Activity: Leaving the pictures aside, repeat every line below exactly.

[Stored dataset items]
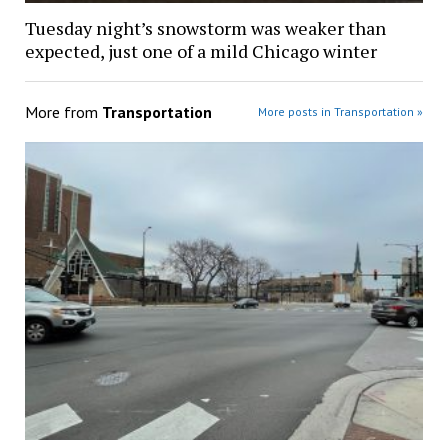
Tuesday night’s snowstorm was weaker than
expected, just one of a mild Chicago winter
More from
Transportation
More posts in Transportation »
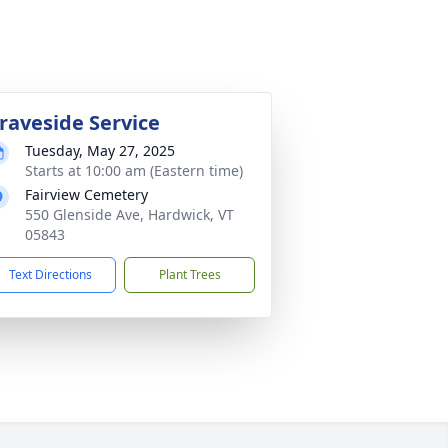
raveside Service
Tuesday, May 27, 2025
Starts at 10:00 am (Eastern time)
Fairview Cemetery
550 Glenside Ave, Hardwick, VT
05843
Text Directions
Plant Trees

Task output:
Tuesday night’s snowstorm was weaker than
expected, just one of a mild Chicago winter
More from
Transportation
More posts in Transportation »
raveside Service
Tuesday, May 27, 2025
Starts at 10:00 am (Eastern time)
Fairview Cemetery
550 Glenside Ave, Hardwick, VT
05843
Text Directions
Plant Trees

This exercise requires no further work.